Fresh mint leaves are usually cut in ribbons (chiffonade) and added to recipes. A stalk with a few tender leaves is placed in a hot or cold beverage and may be crushed (muddled) to release more flavor. Dried mint leaves can be added to a sauce or stew as it simmers. Mint extract is used to give mint flavor baked goods or confections, or to flavor hot chocolate.

Mint informational graphic
The Spruce / Lindsay Kreighbaum


Mint traditionally complements lamb and poultry. It is widely used in Middle Eastern and Greek dishes, including salads, side dishes, and sauces. Fresh mint is a favorite for herbal tea.


In the home, mint has long been used as an aromatic. As a strewing herb, it was scattered around the house as a deodorizer. Today, it is commonly used in sachets and potpourris. Some soap makers add small amounts of dried mint to their soaps, while peppermint oil is sometimes used in aromatherapy to improve alertness.

Where to Buy

Fresh mint can be found in the produce section of the supermarket, next to other fresh herbs. Dried mint is sold in the spice section. Look for spearmint and peppermint extract in the baking section.
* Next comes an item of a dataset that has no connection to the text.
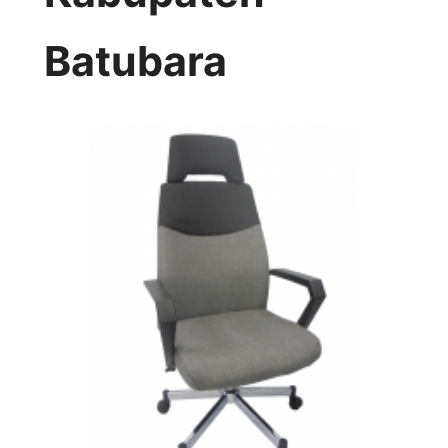
Batubara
Mint plants are very easy to grow. The plants enjoy a damp soil and most tolerate a bit of shade. Most mints are perennials. When planted in a good location, the herb will return year after year. In fact, many gardeners find that mint is so easy to grow that they can't get rid of it when they want to. It does like to spread when it finds a good spot, so plan accordingly.

How to Make Your Own Dried Mint

You can dry fresh mint, whether from your garden or bought in bunches at a farmers market. Simply cut long sprigs of mint, tie them into bundles, and hang them upside down. Once dry, remove the leaves and store them in a glass jar or sealed plastic bag. This allows you to enjoy your mint year-round.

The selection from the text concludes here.